Gameloft also helped with rayman (porting it to mobile genres i beleive) made the asphault games (again mobile) and just have a good history with top selling mobile games.


----------



## Hadrian (Jul 26, 2012)

DJPlace said:


> gameloft is a good gaming company... hell they remade the old earthworm jim 1 for ps3 and xbox360. i would love to see a side scroller MLP just for fun. now if only we can get boogerman remade LOL...


They used to be but in the last few years they've gone to doing more shovelware rip offs. They primary live on licensed games, mobile versions of Ubiosft titles and ripping off games that are big on the consoles/PC. They have nothing really to offer the world of gaming.

I'm not into the MLP love or hate, it's just stuff that pops up here and there I can't say it makes a shit of difference to me who likes it or not.


----------



## ThatGuy25 (Jul 26, 2012)

A MLP game? I know I love the show, but something tells me making a game of it isn't a good idea.


----------



## Bladexdsl (Jul 26, 2012)

how the fuck is there 4 pages for THIS?


----------



## ThatGuy25 (Jul 26, 2012)

Bladexdsl said:


> how the fuck is there 4 pages for THIS?



I take it you expected more?


----------



## Catastrophic (Jul 26, 2012)

Man. Just a mention of ponies and up goes the shitstorm.


----------



## ThatGuy25 (Jul 26, 2012)

Back on topic; What sort of game do you think it'll be like if they go through with the idea? I think it might be side-scroller.


----------



## emigre (Jul 26, 2012)

Fucking hell, the first three pages are a massacre of posts.

Regarding Gameloft, I agree with Hadrian. They really offer nothing of substantive to the industry. Who fancies playing some Modern Combat or whatever its called?


----------



## RupeeClock (Jul 26, 2012)

The only thing I really like about this article is this choice of words, "Girls *and fans of all ages.*"


----------



## ZAFDeltaForce (Jul 26, 2012)

Yep, definitely a buy.


----------



## lostdwarf (Jul 26, 2012)

Yey My Little Pony!  ftw!
Too many fps games these days.  
This is what the games industry needs to survive.

Fingers crossed we get rainbow brite next.

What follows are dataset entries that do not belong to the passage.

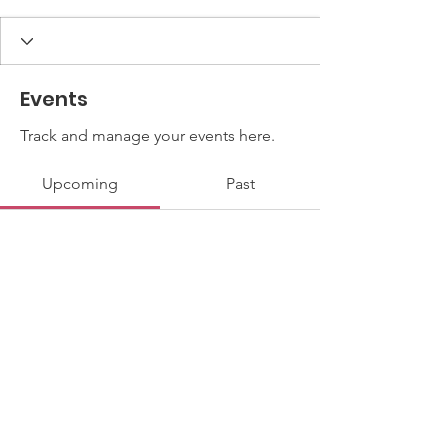
Events
Track and manage your events here.
Upcoming
Past
No tickets or RSVPs yet
Browse events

http://upload.wikimedia.org/wikipedia/en/9/9b/Rainbow_Brite.jpg


----------



## frogboy (Jul 26, 2012)

My only comment is that this could either be decent, or mind-numbingly awful.

logic ftw


----------



## The Milkman (Jul 26, 2012)

I came for the ponies
I left when I saw Gameloft


----------



## ThatGuy25 (Jul 26, 2012)

I never heard of Gameloft. Are they really that bad?


----------



## MelodieOctavia (Jul 26, 2012)

ThatGuy25 said:


> I never heard of Gameloft. Are they really that bad?



It seems the only kind of games they produce is shitty licensed games, or ripoffs of popular games. Sometimes combining both into one giant shitball of a game.


----------



## pyromaniac123 (Jul 26, 2012)

Gaemloft have made some good games. Such as.....

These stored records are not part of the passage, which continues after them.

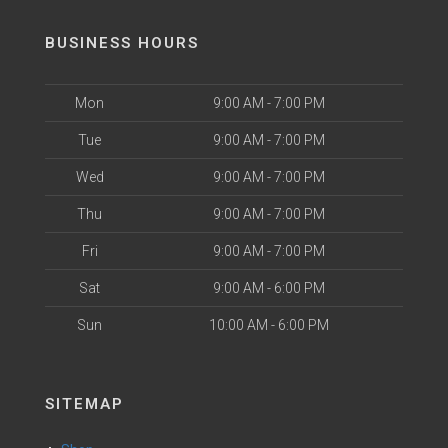
BUSINESS HOURS
Mon
9:00 AM - 7:00 PM
Tue
9:00 AM - 7:00 PM
Wed
9:00 AM - 7:00 PM
Thu
9:00 AM - 7:00 PM
Fri
9:00 AM - 7:00 PM
Sat
9:00 AM - 6:00 PM
Sun
10:00 AM - 6:00 PM
SITEMAP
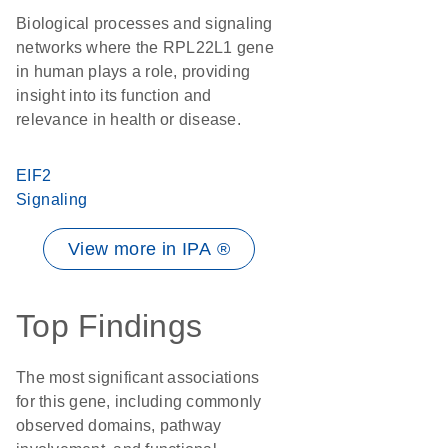
Biological processes and signaling
networks where the RPL22L1 gene
in human plays a role, providing
insight into its function and
relevance in health or disease.
EIF2
Signaling
View more in IPA ®
Top Findings
The most significant associations
for this gene, including commonly
observed domains, pathway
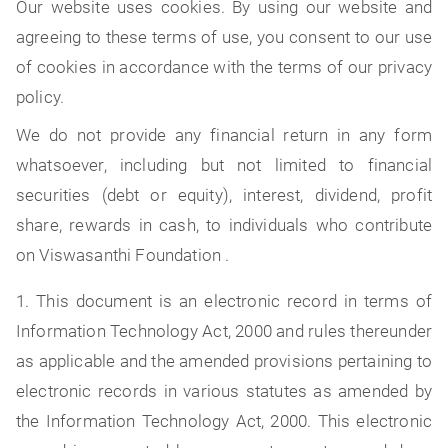
Our website uses cookies. By using our website and
agreeing to these terms of use, you consent to our use
of cookies in accordance with the terms of our privacy
policy.
We do not provide any financial return in any form
whatsoever, including but not limited to financial
securities (debt or equity), interest, dividend, profit
share, rewards in cash, to individuals who contribute
on Viswasanthi Foundation .
1. This document is an electronic record in terms of
Information Technology Act, 2000 and rules thereunder
as applicable and the amended provisions pertaining to
electronic records in various statutes as amended by
the Information Technology Act, 2000. This electronic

Nope can't think of a single one.


----------



## ThatGuy25 (Jul 26, 2012)

TwinRetro said:


> ThatGuy25 said:
> 
> 
> > I never heard of Gameloft. Are they really that bad?
> ...



Oh my... That IS bad.


----------



## frogboy (Jul 26, 2012)

pyromaniac123 said:


> Gaemloft have made some good games. Such as.....Nope can't think of a single one.


I thought N.O.V.A. 2 was pretty good. All of their other games are garbage, though.


----------



## DiscostewSM (Jul 26, 2012)

Gameloft bad? Sorry, I hadn't played one of their games, so I didn't know. I only checked up what kind of games they made. Now that's disappointing.


----------



## chavosaur (Jul 26, 2012)

I think game loft does pretty nice ports, considering what they port the games to.


----------



## Hadrian (Jul 26, 2012)

ThatGuy25 said:


> I never heard of Gameloft. Are they really that bad?


I wouldn't say bad just mediocre. They used to be pretty good, I really enjoyed the early side scrolling Splinter Cell games and some others were nicely done but then came the rise of iOS/Android and they churn out so many titles that you know they don't spend much time on them that much. They could do better but it seems like they just want to release many titles straight away.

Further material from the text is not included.